House prices drop 0.3% in January: Halifax HPI | Mortgage Strategy

Img

House prices in January fell 0.3 per cent compared to December, according to the latest Halifax House Price Index, the biggest drop since April 2020.

However, the data found that quarterly house prices from November to January rose 1.6 per cent on the previous quarter and were up 5.4 per cent on January 2020.

The average UK house price was £251,968 in January.

Halifax managing director Russell Galley says: “The average UK house price slipped by -0.3 per cent in January, the biggest monthly fall since April last year.

“Whilst this pushed the typical property value down to its lowest level since October, at just under £252,000, prices are around £13,000 higher than a year ago. “There are some early signs that the upturn in the housing market could be running out of steam, with the annual rate of house price inflation cooling to its lowest level since August. Industry figures for agreed sales remain well above pre-pandemic levels but new instructions to sell have decreased noticeably, and total stock held by estate agents has risen to its highest level since before the EU referendum in 2016.

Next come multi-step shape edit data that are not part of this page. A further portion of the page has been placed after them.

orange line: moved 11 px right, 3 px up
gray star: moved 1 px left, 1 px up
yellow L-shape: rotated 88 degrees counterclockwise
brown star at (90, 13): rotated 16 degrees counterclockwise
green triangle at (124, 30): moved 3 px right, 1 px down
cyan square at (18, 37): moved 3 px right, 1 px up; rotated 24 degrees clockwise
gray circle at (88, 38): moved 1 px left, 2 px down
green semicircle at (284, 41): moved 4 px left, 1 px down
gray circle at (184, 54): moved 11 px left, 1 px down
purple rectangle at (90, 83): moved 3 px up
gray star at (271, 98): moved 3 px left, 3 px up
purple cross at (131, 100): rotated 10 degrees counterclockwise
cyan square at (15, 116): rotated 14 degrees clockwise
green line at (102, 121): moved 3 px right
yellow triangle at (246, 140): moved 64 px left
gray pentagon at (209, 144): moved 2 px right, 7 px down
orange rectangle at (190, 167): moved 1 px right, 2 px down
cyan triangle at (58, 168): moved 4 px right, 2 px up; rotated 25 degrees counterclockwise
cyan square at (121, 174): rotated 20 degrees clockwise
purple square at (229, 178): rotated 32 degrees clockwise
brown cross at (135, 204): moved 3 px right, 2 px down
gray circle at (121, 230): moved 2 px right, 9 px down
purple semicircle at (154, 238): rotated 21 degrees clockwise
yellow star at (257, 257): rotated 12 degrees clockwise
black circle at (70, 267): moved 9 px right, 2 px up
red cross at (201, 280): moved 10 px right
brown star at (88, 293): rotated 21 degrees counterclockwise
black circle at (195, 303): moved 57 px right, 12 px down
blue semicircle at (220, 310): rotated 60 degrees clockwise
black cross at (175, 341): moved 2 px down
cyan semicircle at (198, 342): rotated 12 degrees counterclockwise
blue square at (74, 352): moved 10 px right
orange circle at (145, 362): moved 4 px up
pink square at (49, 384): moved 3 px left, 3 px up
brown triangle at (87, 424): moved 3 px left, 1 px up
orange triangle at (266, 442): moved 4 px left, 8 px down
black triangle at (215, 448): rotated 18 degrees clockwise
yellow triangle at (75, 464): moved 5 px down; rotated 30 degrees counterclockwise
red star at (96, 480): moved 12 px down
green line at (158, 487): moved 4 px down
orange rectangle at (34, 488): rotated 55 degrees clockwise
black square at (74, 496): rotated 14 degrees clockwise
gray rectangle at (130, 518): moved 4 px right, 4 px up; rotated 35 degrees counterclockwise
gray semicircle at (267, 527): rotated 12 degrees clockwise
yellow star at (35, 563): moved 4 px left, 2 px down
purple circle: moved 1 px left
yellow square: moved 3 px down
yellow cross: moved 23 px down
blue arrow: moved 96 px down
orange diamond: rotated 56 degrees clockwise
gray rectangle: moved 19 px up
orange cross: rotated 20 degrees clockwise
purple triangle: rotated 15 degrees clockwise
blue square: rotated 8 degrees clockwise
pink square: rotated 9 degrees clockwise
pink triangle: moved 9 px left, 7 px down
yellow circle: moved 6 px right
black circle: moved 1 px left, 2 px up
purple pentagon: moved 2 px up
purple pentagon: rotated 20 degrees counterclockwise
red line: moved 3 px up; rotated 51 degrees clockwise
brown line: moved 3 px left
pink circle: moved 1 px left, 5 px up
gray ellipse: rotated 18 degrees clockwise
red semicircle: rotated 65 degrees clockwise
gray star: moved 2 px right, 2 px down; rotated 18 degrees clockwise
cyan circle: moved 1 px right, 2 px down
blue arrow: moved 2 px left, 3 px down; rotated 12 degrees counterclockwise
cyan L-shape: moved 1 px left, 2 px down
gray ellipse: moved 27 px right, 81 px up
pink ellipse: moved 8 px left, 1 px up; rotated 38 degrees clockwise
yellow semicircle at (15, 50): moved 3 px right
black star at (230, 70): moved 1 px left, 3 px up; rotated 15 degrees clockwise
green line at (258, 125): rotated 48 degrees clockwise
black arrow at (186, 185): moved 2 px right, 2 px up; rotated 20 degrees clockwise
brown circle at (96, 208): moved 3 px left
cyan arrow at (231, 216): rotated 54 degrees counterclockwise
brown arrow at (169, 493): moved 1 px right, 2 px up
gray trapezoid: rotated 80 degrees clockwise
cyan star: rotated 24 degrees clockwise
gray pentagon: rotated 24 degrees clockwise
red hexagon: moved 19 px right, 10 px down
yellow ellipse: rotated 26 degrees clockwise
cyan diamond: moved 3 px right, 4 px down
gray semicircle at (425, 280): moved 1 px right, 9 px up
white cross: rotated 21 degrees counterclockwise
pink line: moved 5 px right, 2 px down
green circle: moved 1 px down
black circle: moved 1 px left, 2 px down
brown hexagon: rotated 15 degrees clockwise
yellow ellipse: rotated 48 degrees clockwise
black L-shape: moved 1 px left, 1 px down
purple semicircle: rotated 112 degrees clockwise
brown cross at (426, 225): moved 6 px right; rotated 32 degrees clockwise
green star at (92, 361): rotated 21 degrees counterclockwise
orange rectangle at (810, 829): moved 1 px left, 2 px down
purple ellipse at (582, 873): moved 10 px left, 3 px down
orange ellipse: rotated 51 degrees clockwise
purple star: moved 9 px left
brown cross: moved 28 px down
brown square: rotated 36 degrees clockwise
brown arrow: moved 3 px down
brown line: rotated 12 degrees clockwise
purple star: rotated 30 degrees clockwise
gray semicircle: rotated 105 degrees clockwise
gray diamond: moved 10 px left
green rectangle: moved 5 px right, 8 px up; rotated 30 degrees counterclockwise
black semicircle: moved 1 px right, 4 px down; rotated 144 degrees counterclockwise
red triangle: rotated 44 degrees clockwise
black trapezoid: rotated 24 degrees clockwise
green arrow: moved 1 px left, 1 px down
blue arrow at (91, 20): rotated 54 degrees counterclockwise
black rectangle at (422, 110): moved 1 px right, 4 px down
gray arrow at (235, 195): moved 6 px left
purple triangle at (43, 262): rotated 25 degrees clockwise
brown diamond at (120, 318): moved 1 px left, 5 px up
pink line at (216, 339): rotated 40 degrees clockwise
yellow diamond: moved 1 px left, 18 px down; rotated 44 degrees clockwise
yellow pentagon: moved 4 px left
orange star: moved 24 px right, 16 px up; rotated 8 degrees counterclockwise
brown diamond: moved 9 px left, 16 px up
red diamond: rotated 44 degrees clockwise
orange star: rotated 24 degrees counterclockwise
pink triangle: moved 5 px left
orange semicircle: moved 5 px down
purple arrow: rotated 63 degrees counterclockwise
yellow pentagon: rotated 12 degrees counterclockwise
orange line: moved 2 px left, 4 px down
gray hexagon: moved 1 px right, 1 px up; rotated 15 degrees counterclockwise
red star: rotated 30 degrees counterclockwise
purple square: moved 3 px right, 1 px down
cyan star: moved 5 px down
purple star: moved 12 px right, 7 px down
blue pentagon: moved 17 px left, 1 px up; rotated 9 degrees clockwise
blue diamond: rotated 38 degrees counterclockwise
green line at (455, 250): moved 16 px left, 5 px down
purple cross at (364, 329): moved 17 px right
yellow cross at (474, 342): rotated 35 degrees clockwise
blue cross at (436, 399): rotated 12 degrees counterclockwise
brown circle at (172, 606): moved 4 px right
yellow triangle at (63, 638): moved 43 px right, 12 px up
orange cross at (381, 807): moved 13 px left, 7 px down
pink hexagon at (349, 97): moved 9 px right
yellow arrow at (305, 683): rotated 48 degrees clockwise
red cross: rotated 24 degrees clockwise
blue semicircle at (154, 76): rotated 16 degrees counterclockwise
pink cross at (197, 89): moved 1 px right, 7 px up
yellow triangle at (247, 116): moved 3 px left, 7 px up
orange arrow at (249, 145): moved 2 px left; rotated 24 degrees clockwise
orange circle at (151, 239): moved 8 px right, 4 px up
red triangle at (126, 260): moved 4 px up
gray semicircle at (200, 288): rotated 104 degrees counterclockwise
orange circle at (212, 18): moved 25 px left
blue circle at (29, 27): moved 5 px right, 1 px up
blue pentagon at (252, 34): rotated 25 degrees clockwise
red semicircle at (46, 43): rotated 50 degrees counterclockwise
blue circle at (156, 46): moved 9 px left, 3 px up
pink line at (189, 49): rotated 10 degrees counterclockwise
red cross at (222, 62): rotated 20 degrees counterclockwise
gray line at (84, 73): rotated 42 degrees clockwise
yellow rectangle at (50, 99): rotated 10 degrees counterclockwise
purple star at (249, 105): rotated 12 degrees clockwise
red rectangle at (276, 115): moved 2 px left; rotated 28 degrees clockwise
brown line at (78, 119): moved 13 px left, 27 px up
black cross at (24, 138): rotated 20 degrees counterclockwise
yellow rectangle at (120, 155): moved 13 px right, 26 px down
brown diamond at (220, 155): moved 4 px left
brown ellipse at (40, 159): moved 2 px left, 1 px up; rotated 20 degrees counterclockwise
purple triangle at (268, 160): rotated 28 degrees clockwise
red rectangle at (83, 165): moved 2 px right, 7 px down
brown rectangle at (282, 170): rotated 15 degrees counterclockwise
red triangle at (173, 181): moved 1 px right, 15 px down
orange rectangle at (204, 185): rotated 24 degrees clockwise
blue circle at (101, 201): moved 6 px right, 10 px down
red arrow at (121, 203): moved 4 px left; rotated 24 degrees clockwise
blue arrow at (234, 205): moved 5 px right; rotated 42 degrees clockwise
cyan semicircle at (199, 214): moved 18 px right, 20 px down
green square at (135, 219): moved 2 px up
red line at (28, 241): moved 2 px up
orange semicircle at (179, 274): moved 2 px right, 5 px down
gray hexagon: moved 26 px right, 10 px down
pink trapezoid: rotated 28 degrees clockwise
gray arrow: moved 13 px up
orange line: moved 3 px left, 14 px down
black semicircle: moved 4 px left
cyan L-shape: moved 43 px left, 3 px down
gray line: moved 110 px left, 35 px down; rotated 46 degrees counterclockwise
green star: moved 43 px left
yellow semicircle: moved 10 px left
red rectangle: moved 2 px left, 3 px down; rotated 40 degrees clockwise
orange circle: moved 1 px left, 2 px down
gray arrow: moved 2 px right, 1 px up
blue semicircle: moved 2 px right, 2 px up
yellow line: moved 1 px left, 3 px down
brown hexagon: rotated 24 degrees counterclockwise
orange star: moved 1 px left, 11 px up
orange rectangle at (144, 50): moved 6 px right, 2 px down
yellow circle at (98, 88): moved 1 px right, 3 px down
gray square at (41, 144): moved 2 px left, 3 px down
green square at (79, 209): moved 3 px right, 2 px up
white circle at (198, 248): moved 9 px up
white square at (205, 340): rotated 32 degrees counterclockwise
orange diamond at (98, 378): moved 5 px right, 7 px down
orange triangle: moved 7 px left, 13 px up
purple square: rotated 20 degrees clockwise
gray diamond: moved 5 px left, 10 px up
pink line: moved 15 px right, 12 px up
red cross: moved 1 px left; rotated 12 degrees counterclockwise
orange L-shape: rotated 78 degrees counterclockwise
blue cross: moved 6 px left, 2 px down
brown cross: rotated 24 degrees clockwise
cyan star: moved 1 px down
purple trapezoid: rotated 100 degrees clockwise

“The stamp duty holiday has undoubtedly helped to fuel growing demand amongst households for larger properties. However, given the current time to completion across the market, transactions in the early part of 2021 probably don’t include many borrowers who expect to benefit from the stamp duty reprieve. “How far and how deep any slowdown proves to be is a challenge to predict given the prevailing uncertainty created by the pandemic.

“With swathes of the economy still shuttered, and joblessness continuing to edge higher, on the surface this points to slower market activity and downward price pressures in the near-term. “That said, we saw the power of homeowners to drive the market in the second half of last year as many people looked to find new properties with greater space, spurred on by increased time spent at home. Such structural demand changes, coupled with any further policy interventions by government, could yet sustain underlying market activity for some time to come.”

Fine and country managing director Nicky Stephenson says: “The lockdown is playing its part in keeping prices as high as they are because it has reduced supply, fuelling greater competition among buyers for what is available.

“The Budget is only around the corner now and, while it remains to be seen whether the Chancellor will extend the stamp duty tax break, he has a big deficit and many other levers to pull that could affect the market in much more significant ways.

“Politicians are used to hearing people cry foul when handouts end. Treasury minister Jesse Norman told a Parliamentary debate earlier this week that the stamp duty holiday has done its job. Therefore the focus could quite quickly shift to other issues, such as capital gains tax. 

“The stamp duty holiday has now faded as a force behind agreed sale prices, though some buyers with smaller chains are still hoping to complete before the deadline.”